As noted above, if an applicable restriction exists, it is disregarded in valuing the interest to be transferred. In that case, the proposed regulations provide that the fair market value of the transferred interest for transfer tax purposes is determined under generally applicable valuation principles as if the disregarded restriction does not exist in the governing documents, local law or otherwise. Although there is some lack of clarity in the proposed regulations regarding exactly how such a valuation will impact historical discounts routinely taken in valuing closely held interests in family entities, such discounts will likely be smaller if not eliminated altogether. Some of this ambiguity may be addressed in final regulations, most probably to the disadvantage of the transferring taxpayers.

Planning Opportunities

Although the proposed regulations address IRS concerns regarding the perceived abuse of “artificial valuation discounts” in some family-controlled entities, if the regulations impact active, operating businesses, where a lack of control is a real factor in determining fair market value, in the same manner as they impact passive entities whose assets consist of non-operating assets, the proposed regulations produce artificial and inappropriate results. In very few circumstances will the fair market value of an interest in a closely held business equal the pro rata share of the underlying value of the net assets of the business. Early commentators are warning that the proposed regulations could create “phantom assets” that are includible in the transferor’s gross estate as the result of disregarding valuation principles that contribute to the true fair market value of a transfer, resulting in taxes on assets that do not exist.

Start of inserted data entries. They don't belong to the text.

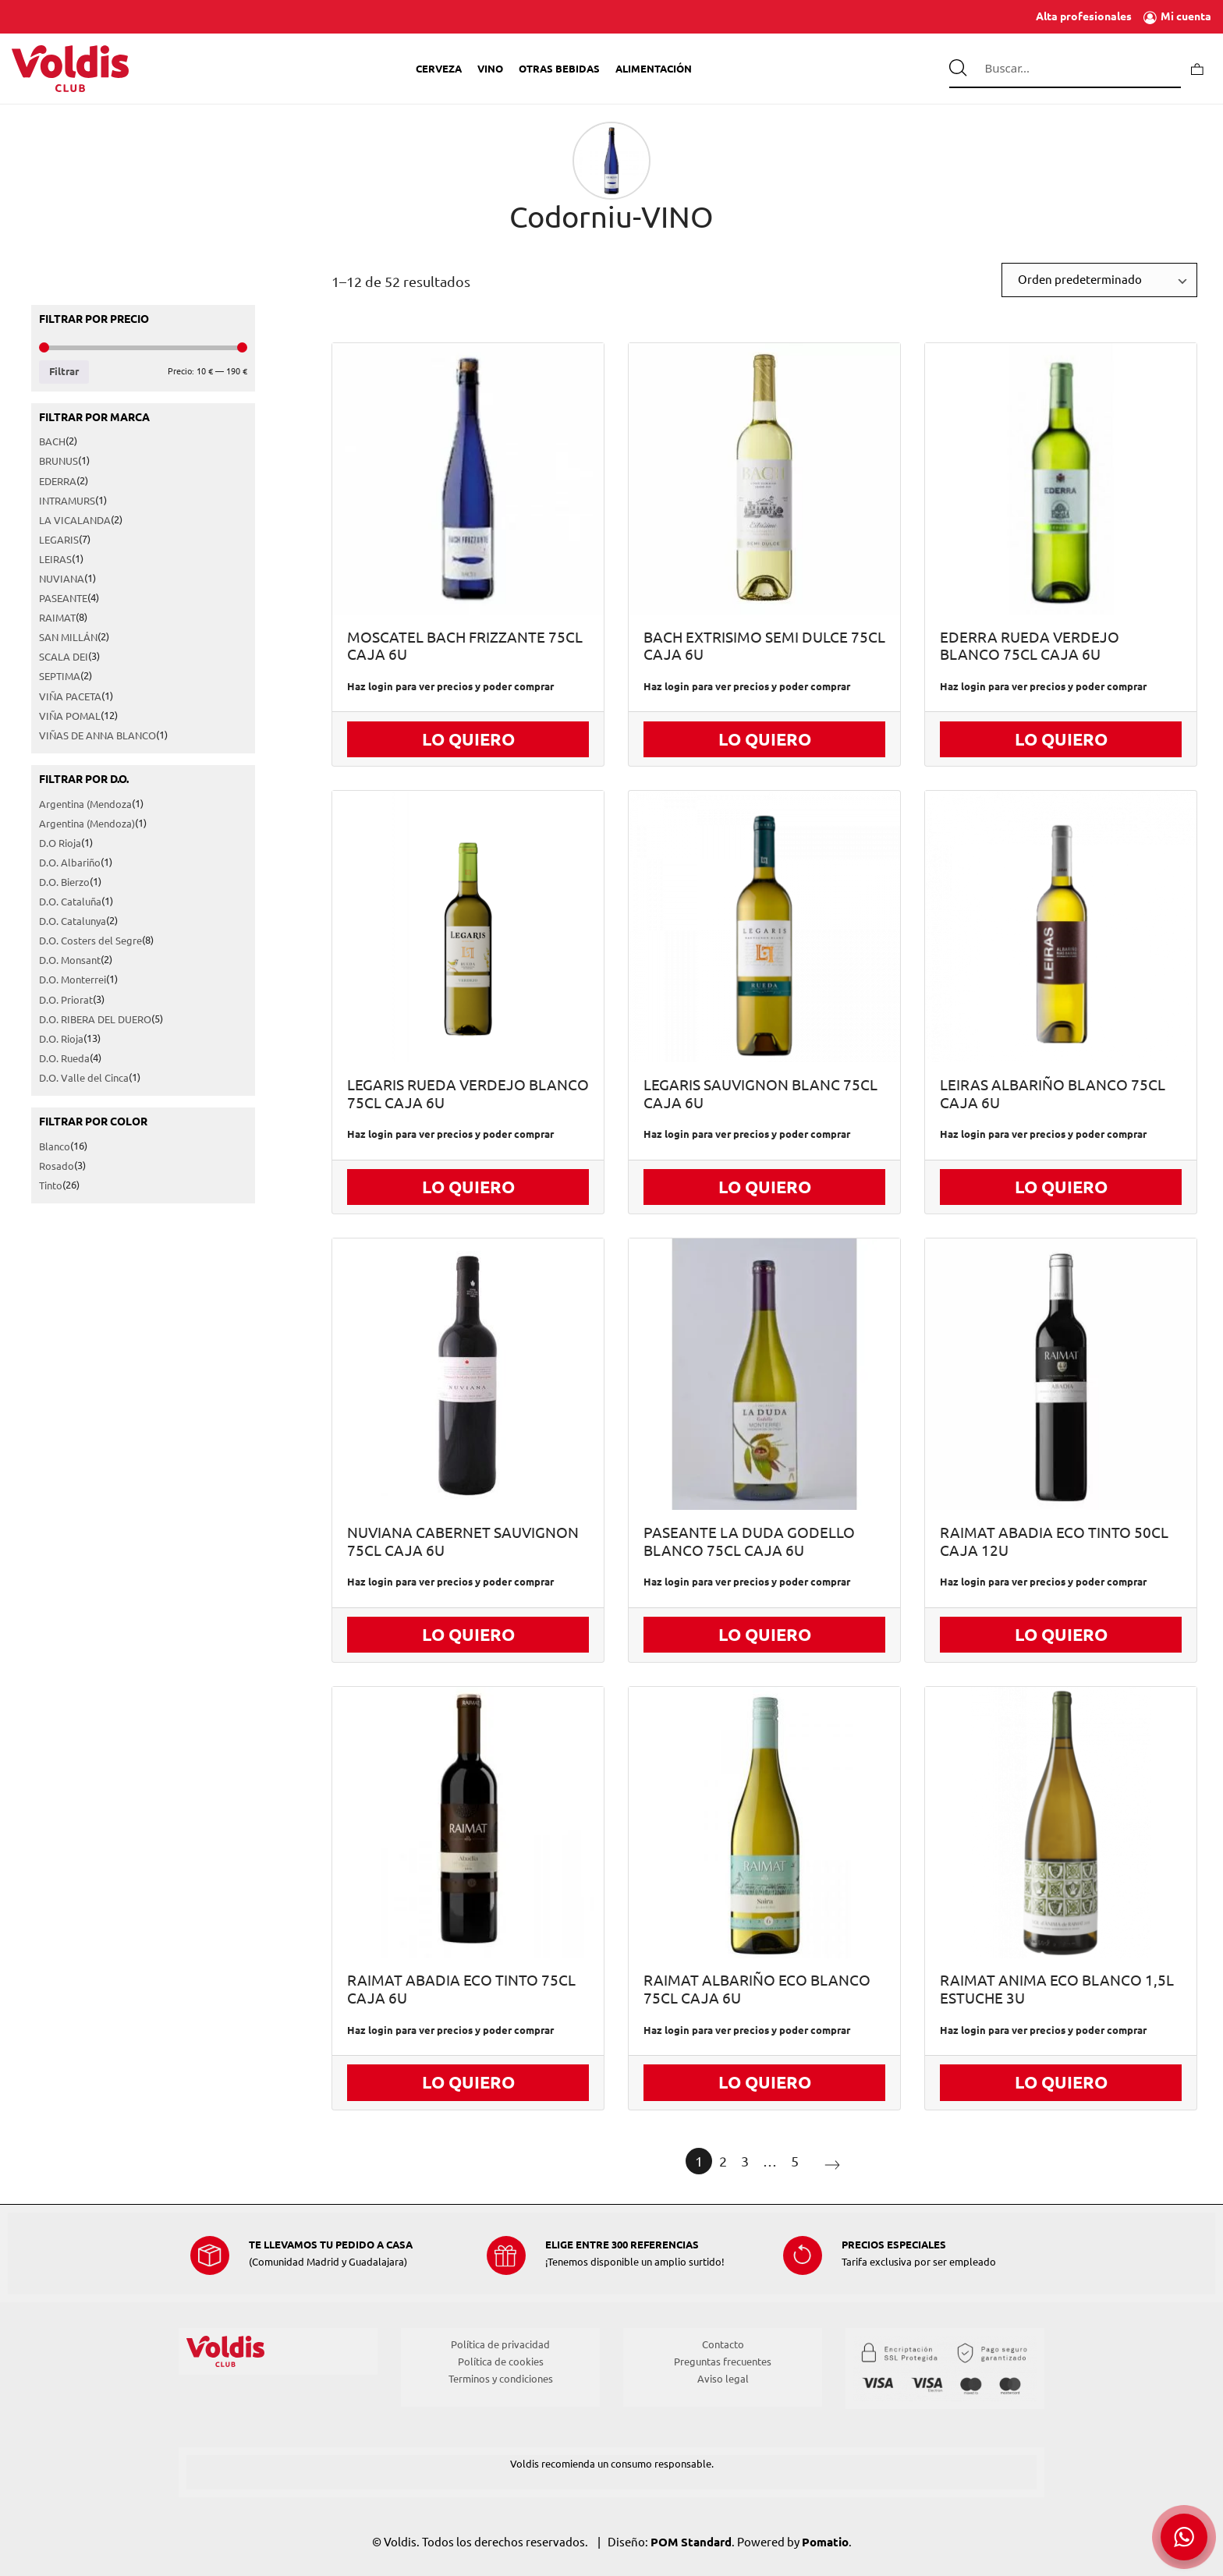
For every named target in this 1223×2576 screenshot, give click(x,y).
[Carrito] (1197, 68)
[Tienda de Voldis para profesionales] (70, 68)
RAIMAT (57, 618)
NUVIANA (61, 578)
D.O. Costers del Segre (90, 941)
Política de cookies (501, 2361)
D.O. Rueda (64, 1058)
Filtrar (64, 372)
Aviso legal (723, 2378)
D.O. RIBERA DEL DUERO (95, 1019)
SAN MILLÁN (68, 637)
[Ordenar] (1099, 280)
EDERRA (57, 481)
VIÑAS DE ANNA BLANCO (97, 735)
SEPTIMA (59, 676)
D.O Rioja (60, 843)
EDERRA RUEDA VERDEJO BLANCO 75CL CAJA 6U (1029, 646)
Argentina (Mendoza (85, 804)
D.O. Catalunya (72, 921)
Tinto (50, 1186)
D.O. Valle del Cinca (84, 1077)
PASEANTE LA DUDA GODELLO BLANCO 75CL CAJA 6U (749, 1542)
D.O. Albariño (70, 862)
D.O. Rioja (61, 1038)
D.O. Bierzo (64, 882)
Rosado (56, 1165)
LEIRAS (55, 559)
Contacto (723, 2344)
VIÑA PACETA (70, 696)
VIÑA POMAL (70, 715)
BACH (52, 442)
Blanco (54, 1146)
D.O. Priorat (66, 999)
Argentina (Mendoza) (87, 823)
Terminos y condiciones (500, 2378)
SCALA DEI (63, 657)
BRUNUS (58, 461)
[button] (1184, 2537)
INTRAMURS (67, 500)
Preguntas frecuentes (722, 2361)
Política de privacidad (500, 2344)
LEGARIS (59, 539)
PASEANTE (63, 599)
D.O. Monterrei (72, 980)
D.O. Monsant (70, 960)
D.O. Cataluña (70, 902)
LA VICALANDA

We expect that there will be significant comments to the proposed regulations during the 90-day comment period before the regulations become final. The good news is that the proposed regulations, if adopted as drafted, will not be retroactive. A public hearing is set for December 1 and the Department of Treasury has indicated that the regulations will not go into effect until the regulations become final, giving business owners at least a few months to make the most of current law and plan for the changes ahead. However, it is possible that the regulations could become final shortly after the December 1 hearing, and with little or no notice of that date and, thus, of the effective date of the regulations.